SOURCE MATERIAL Block Start
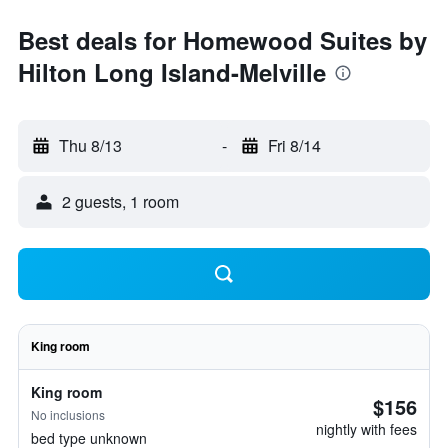
Best deals for Homewood Suites by
Hilton Long Island-Melville
Thu 8/13
-
Fri 8/14
2 guests, 1 room
King room
King room
$156
No inclusions
nightly with fees
bed type unknown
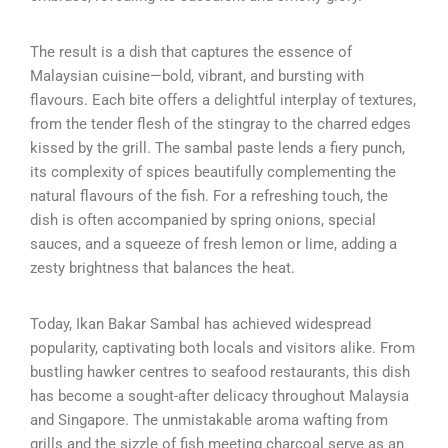
The result is a dish that captures the essence of
Malaysian cuisine—bold, vibrant, and bursting with
flavours. Each bite offers a delightful interplay of textures,
from the tender flesh of the stingray to the charred edges
kissed by the grill. The sambal paste lends a fiery punch,
its complexity of spices beautifully complementing the
natural flavours of the fish. For a refreshing touch, the
dish is often accompanied by spring onions, special
sauces, and a squeeze of fresh lemon or lime, adding a
zesty brightness that balances the heat.
Today, Ikan Bakar Sambal has achieved widespread
popularity, captivating both locals and visitors alike. From
bustling hawker centres to seafood restaurants, this dish
has become a sought-after delicacy throughout Malaysia
and Singapore. The unmistakable aroma wafting from
grills and the sizzle of fish meeting charcoal serve as an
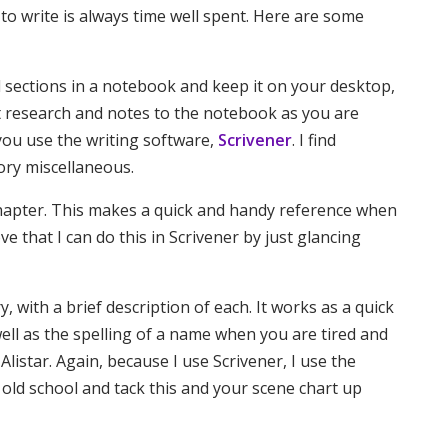
to write is always time well spent. Here are some
l sections in a notebook and keep it on your desktop,
nt research and notes to the notebook as you are
f you use the writing software,
Scrivener
. I find
tory miscellaneous.
chapter. This makes a quick and handy reference when
e that I can do this in Scrivener by just glancing
ry, with a brief description of each. It works as a quick
well as the spelling of a name when you are tired and
Alistar. Again, because I use Scrivener, I use the
 old school and tack this and your scene chart up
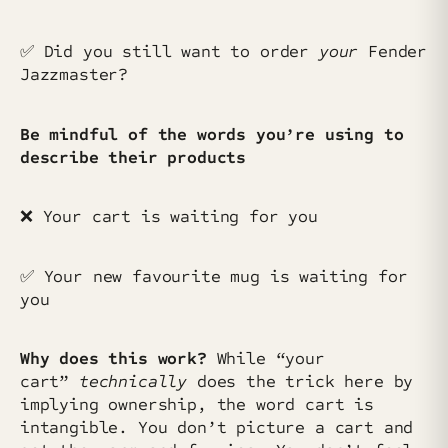
✅ Did you still want to order
your
Fender
Jazzmaster?
Be mindful of the words you’re using to
describe their products
❌ Your cart is waiting for you
✅ Your new favourite mug is waiting for
you
Why does this work?
While “your
cart”
technically
does the trick here by
implying ownership, the word cart is
intangible. You don’t picture a cart and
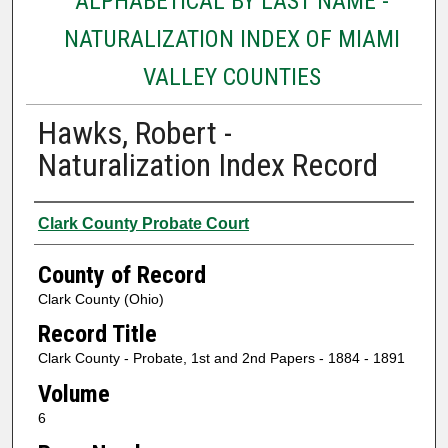
ALPHABETICAL BY LAST NAME -
NATURALIZATION INDEX OF MIAMI
VALLEY COUNTIES
Hawks, Robert -
Naturalization Index Record
Authors
Clark County Probate Court
County of Record
Clark County (Ohio)
Record Title
Clark County - Probate, 1st and 2nd Papers - 1884 - 1891
Volume
6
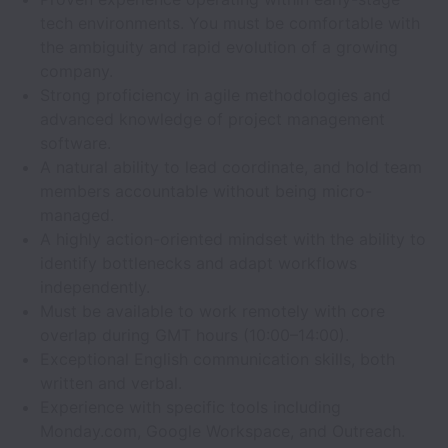
tech environments. You must be comfortable with
the ambiguity and rapid evolution of a growing
company.
Strong proficiency in agile methodologies and
advanced knowledge of project management
software.
A natural ability to lead coordinate, and hold team
members accountable without being micro-
managed.
A highly action-oriented mindset with the ability to
identify bottlenecks and adapt workflows
independently.
Must be available to work remotely with core
overlap during GMT hours (10:00–14:00).
Exceptional English communication skills, both
written and verbal.
Experience with specific tools including
Monday.com, Google Workspace, and Outreach.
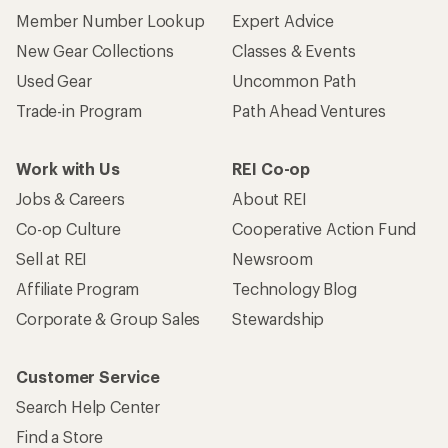
Member Number Lookup
Expert Advice
New Gear Collections
Classes & Events
Used Gear
Uncommon Path
Trade-in Program
Path Ahead Ventures
Work with Us
REI Co-op
Jobs & Careers
About REI
Co-op Culture
Cooperative Action Fund
Sell at REI
Newsroom
Affiliate Program
Technology Blog
Corporate & Group Sales
Stewardship
Customer Service
Search Help Center
Find a Store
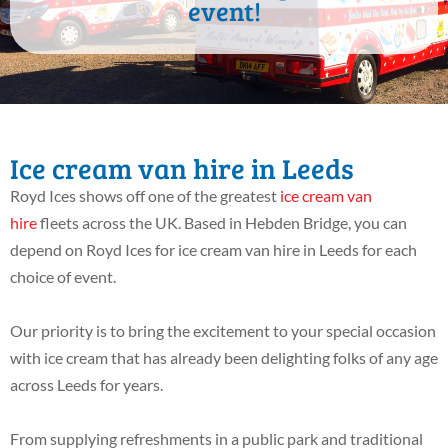
event!
Ice cream van hire in Leeds
Royd Ices shows off one of the greatest
ice cream van
hire
fleets across the UK. Based in Hebden Bridge, you can
depend on Royd Ices for ice cream van hire in Leeds for each
choice of event.
Our priority is to bring the excitement to your special occasion
with ice cream that has already been delighting folks of any age
across Leeds for years.
From supplying refreshments in a public park and traditional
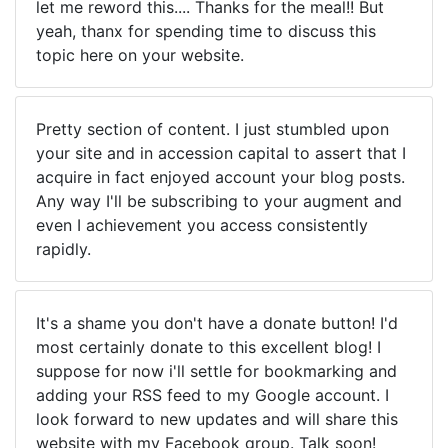
let me reword this.... Thanks for the meal!! But
yeah, thanx for spending time to discuss this
topic here on your website.
Pretty section of content. I just stumbled upon
your site and in accession capital to assert that I
acquire in fact enjoyed account your blog posts.
Any way I'll be subscribing to your augment and
even I achievement you access consistently
rapidly.
It's a shame you don't have a donate button! I'd
most certainly donate to this excellent blog! I
suppose for now i'll settle for bookmarking and
adding your RSS feed to my Google account. I
look forward to new updates and will share this
website with my Facebook group. Talk soon!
SOURCE MATERIAL Block End
WHAT IS NEEDED:
Copy the lines above exactly, starting at the one with "written and verbal." and ending at the one with "Customer Service", both included. Leave out any pictures and add nothing else.

EXPECTED ANSWER:
written and verbal.
Experience with specific tools including
Monday.com, Google Workspace, and Outreach.
Member Number Lookup
Expert Advice
New Gear Collections
Classes & Events
Used Gear
Uncommon Path
Trade-in Program
Path Ahead Ventures
Work with Us
REI Co-op
Jobs & Careers
About REI
Co-op Culture
Cooperative Action Fund
Sell at REI
Newsroom
Affiliate Program
Technology Blog
Corporate & Group Sales
Stewardship
Customer Service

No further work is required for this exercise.